____ Input material

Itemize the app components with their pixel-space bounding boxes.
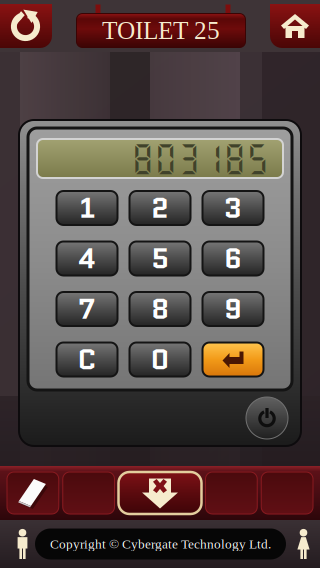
staticText: 0 [150, 340, 170, 380]
staticText: 6 [224, 238, 242, 278]
staticText: C [78, 340, 96, 380]
button[interactable]: 2 [130, 191, 190, 225]
button[interactable]: 8 [130, 292, 190, 326]
staticText: 9 [224, 289, 242, 329]
button[interactable]: 1 [56, 191, 118, 225]
button[interactable]: Empty slot [261, 472, 313, 514]
button[interactable]: Paper item [7, 472, 59, 514]
button[interactable]: 3 [202, 191, 264, 225]
button[interactable]: C [56, 342, 118, 376]
staticText: 4 [78, 238, 96, 278]
button[interactable]: Enter [202, 342, 264, 376]
button[interactable]: Restart [0, 4, 52, 48]
staticText: 803185 [131, 140, 269, 178]
button[interactable]: 7 [56, 292, 118, 326]
button[interactable]: Power [243, 394, 291, 442]
button[interactable]: 4 [56, 242, 118, 276]
staticText: 2 [151, 188, 169, 228]
button[interactable]: Close [118, 472, 202, 514]
button[interactable]: 5 [130, 242, 190, 276]
staticText: Copyright © Cybergate Technology Ltd. [50, 537, 271, 551]
staticText: 5 [151, 238, 169, 278]
staticText: 7 [78, 289, 96, 329]
staticText: 8 [151, 289, 169, 329]
button[interactable]: 9 [202, 292, 264, 326]
staticText: TOILET 25 [102, 16, 220, 45]
button[interactable]: 6 [202, 242, 264, 276]
staticText: 3 [224, 188, 242, 228]
button[interactable]: Home [270, 4, 320, 48]
button[interactable]: 0 [130, 342, 190, 376]
button[interactable]: Empty slot [206, 472, 257, 514]
button[interactable]: Empty slot [63, 472, 115, 514]
staticText: 1 [79, 188, 95, 228]
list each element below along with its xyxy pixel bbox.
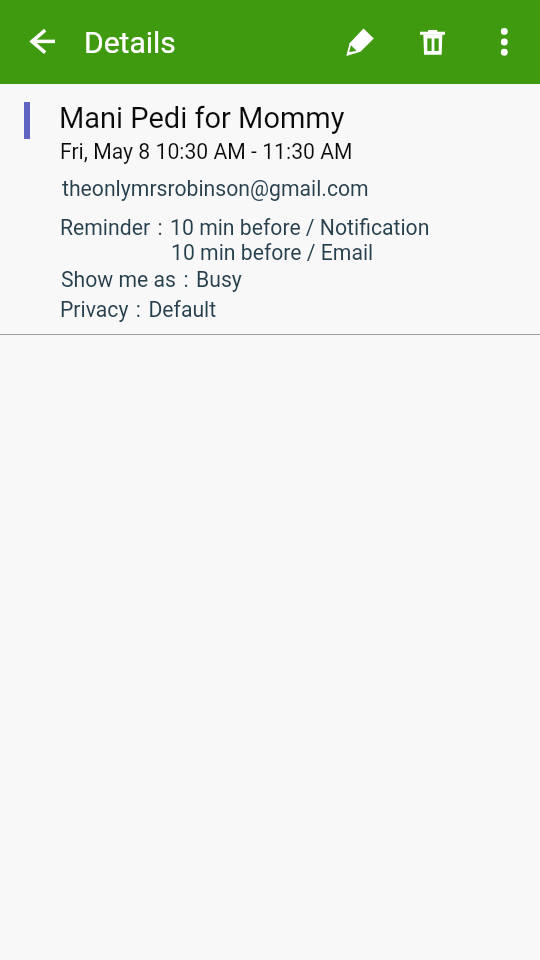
staticText: Mani Pedi for Mommy — [59, 101, 345, 135]
button[interactable]: More options — [480, 18, 528, 66]
staticText: Reminder : 10 min before / Notification — [60, 215, 430, 240]
staticText: Details — [84, 25, 176, 60]
staticText: Show me as : Busy — [61, 267, 242, 292]
button[interactable]: Back — [18, 18, 66, 66]
staticText: 10 min before / Email — [171, 240, 374, 265]
button[interactable]: Delete — [408, 18, 456, 66]
staticText: Privacy : Default — [60, 297, 217, 322]
staticText: Fri, May 8 10:30 AM - 11:30 AM — [60, 139, 353, 164]
staticText: theonlymrsrobinson@gmail.com — [62, 176, 369, 201]
button[interactable]: Edit — [336, 18, 384, 66]
button[interactable] — [0, 84, 540, 334]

________

**Task directions:** Pick out every line above that contains the word "Empty" and copy it.

**Solved problem:**
button[interactable]: Empty slot [261, 472, 313, 514]
button[interactable]: Empty slot [206, 472, 257, 514]
button[interactable]: Empty slot [63, 472, 115, 514]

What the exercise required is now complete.